Für die Hochschule Mittweida besitzt der Wissens- und Technologietransfer einen hohen Stellenwert, insbesondere durch den Anspruch nationale und internationale Kooperationen zu etablieren und gleichzeitig Verantwortung für die regionale Entwicklung zu übernehmen. Die Hochschule Mittweida hat folgende vier strategische Handlungsfelder im Wissens- und Technologietransfer definiert:

1. Transfer über Kooperationen

Anwendungsorientierte FuE-Projekte mit Unternehmen sind der wichtigste Transferkanal der Forschung. An der Hochschule Mittweida laufen seit einigen Jahren mehr als 100 Drittmittelprojekte pro Jahr. Die Drittmitteleinnahmen beliefen sich im Jahr 2017 auf 8,7 Mio. Euro. Der Durchschnitt der Drittmitteleinnahmen pro Professor/Professorin stieg auf 78.000 EUR und beträgt somit knapp das 2,5-fache des Bundesdurchschnitts von 32.400 EUR für Hochschulen für Angewandte Wissenschaften. Ca. ein Drittel der Projekte an der Hochschule Mittweida sind dem wirtschaftlichen Bereich der Auftragsforschung und der Forschungsdienstleistungen zu zuordnen. Dazu besteht für Unternehmen und Institutionen die Möglichkeit zur Nutzung von Laboren und Geräten der Hochschule Mittweida. Die Hochschule Mittweida verfügt über drei zentrale wissenschaftliche Einrichtungen, 8 In-Institute sowie eine Vielzahl von Kooperationspartnern in Forschung und Lehre.

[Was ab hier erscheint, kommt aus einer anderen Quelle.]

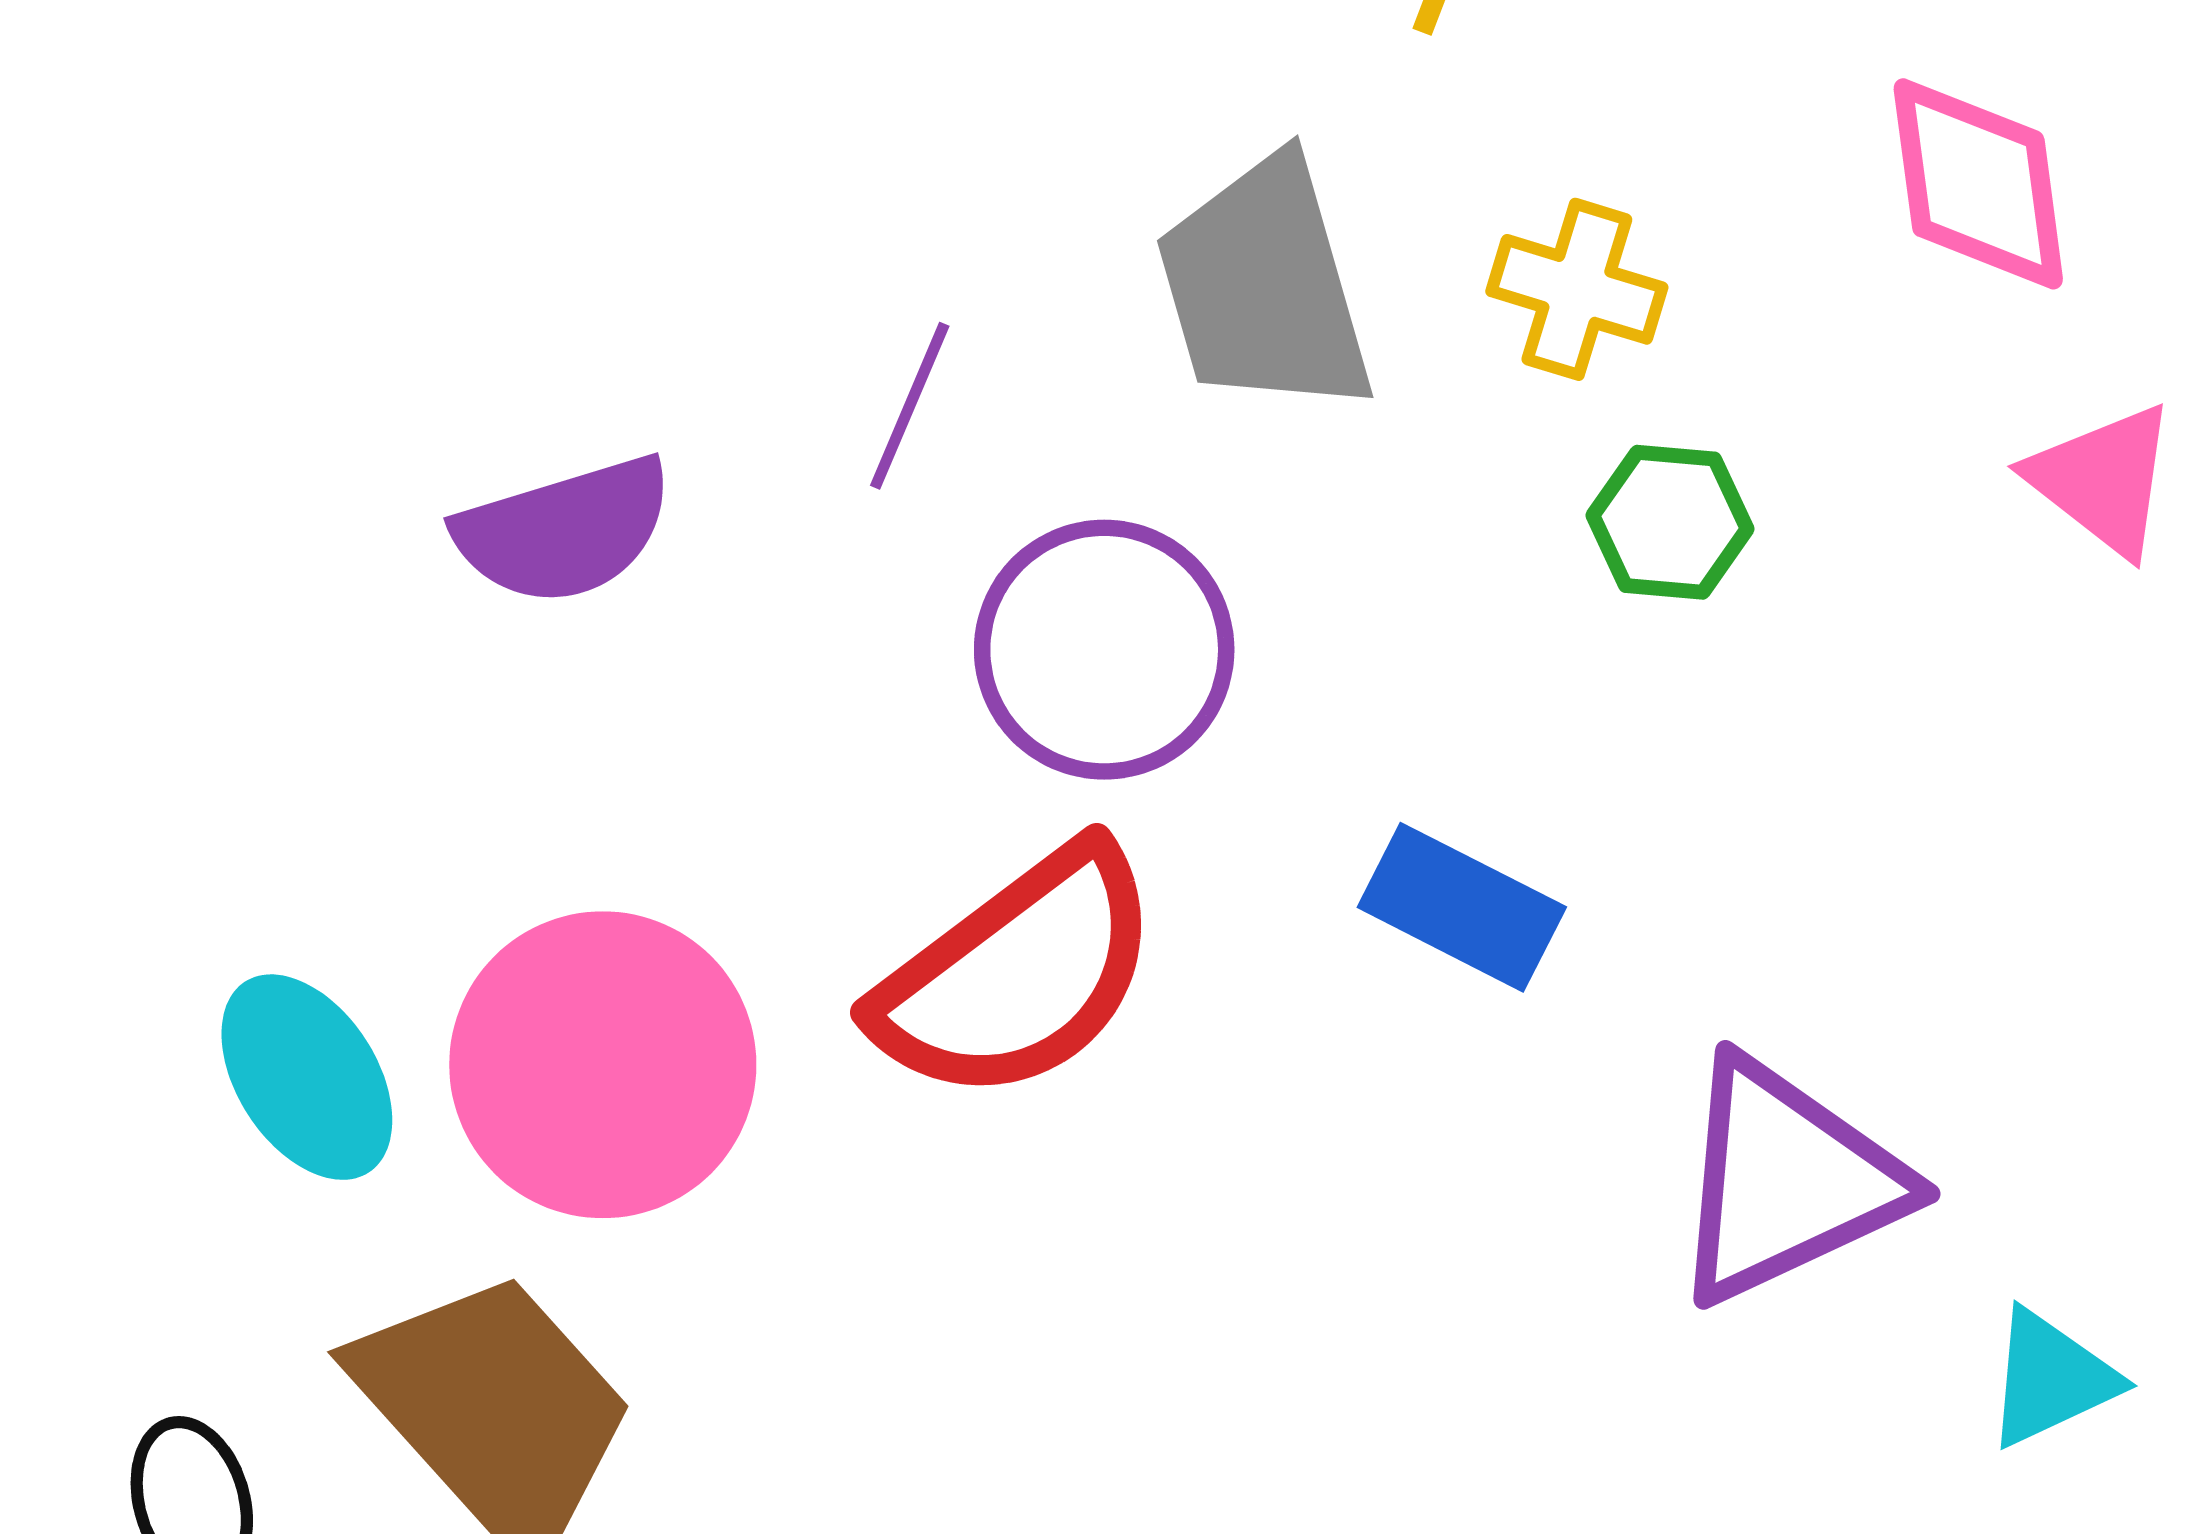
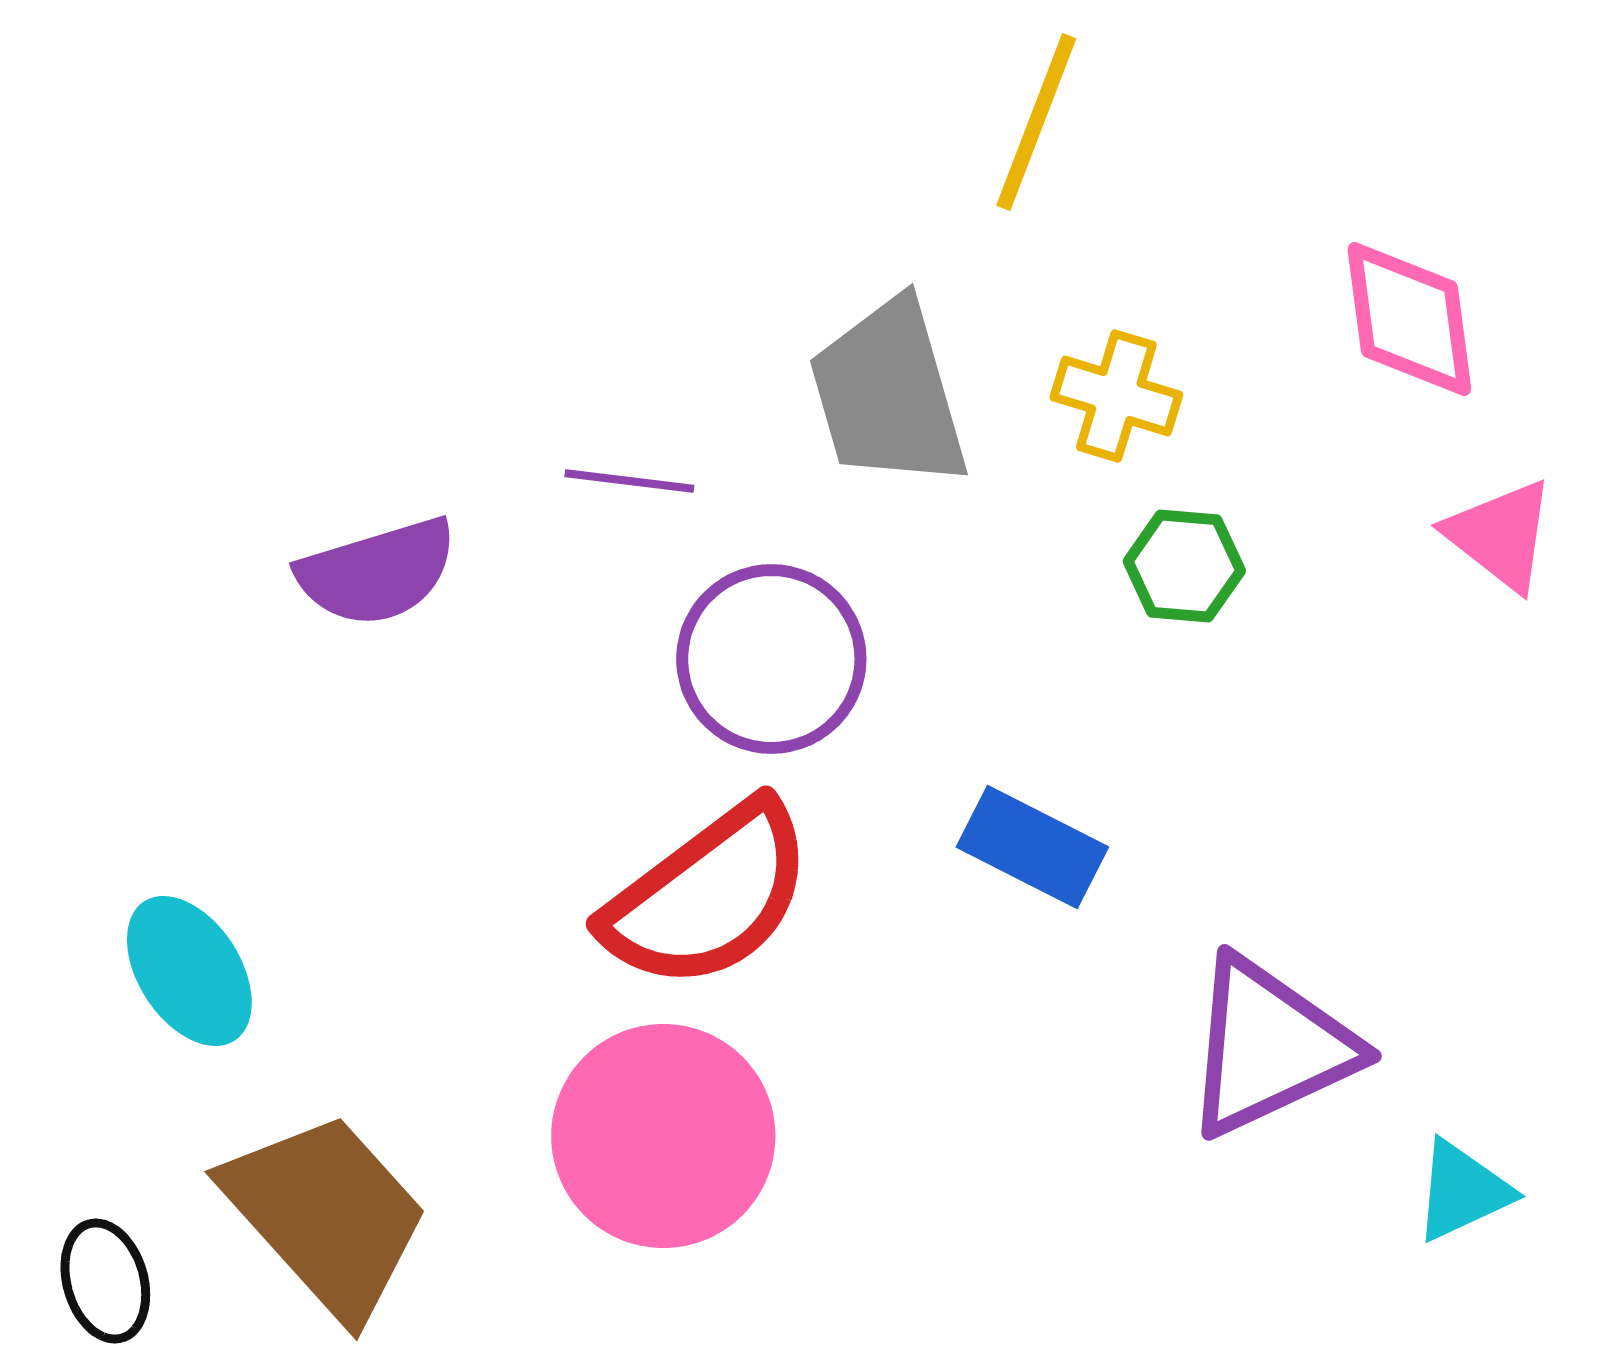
purple line: (910, 406) -> (629, 481), turned 74
pink circle: (603, 1065) -> (663, 1136), moved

Die hochschulnahen Institute stellen eine ideale Plattform zur Zusammenarbeit zwischen der Hochschule und der Industrie dar.

Neben den anwendungsorientierten FuE-Projekten führt die Hochschule Mittweida derzeit vier Transferprojekte durch, um das Transferpotential der Hochschule zu identifizieren sowie die Transferaktivitäten der Hochschule nachhaltig zu fördern:

Innovative Hochschule - Saxony5

In der Strategie zum Verbundprojekt Innovative Hochschule - Saxony5 wurde ein Katalog von sieben anspruchsvollen Maßnahmenbereichen definiert, der in 14 Teilvorhaben umgesetzt werden soll. Weitere Informationen zum Projekt finden sich hier.

Intensivierung des FuE-Transfers an der Hochschule Mittweida (HSMW-Transfer)

Das Gesamtziel des Vorhabens besteht darin, den FuE-Transfer an der Hochschule Mittweida nachhaltig zu stärken. Dazu gehört die systematische Aufbereitung von technologischen Wissens und Verfahren. Insbesondere die von der Hochschule gehaltenen Patente sollen dazu bewertet und aufbereitet werden. Daneben soll der Transferassistent Verbindungen zu den potenziellen Firmen, insbesondere im Freistaat Sachsen, aufnehmen und diesen in geeigneter Form aufbereitete Forschungsergebnisse vorstellen. Weitere Informationen zum Projekt finden sich hier.

Transfer der Verfahren zur Laserpulsabscheidung von dünnen Schichten und zur Lasermikrostrukturierung in die industrielle Produktion (TraLaSchiMi)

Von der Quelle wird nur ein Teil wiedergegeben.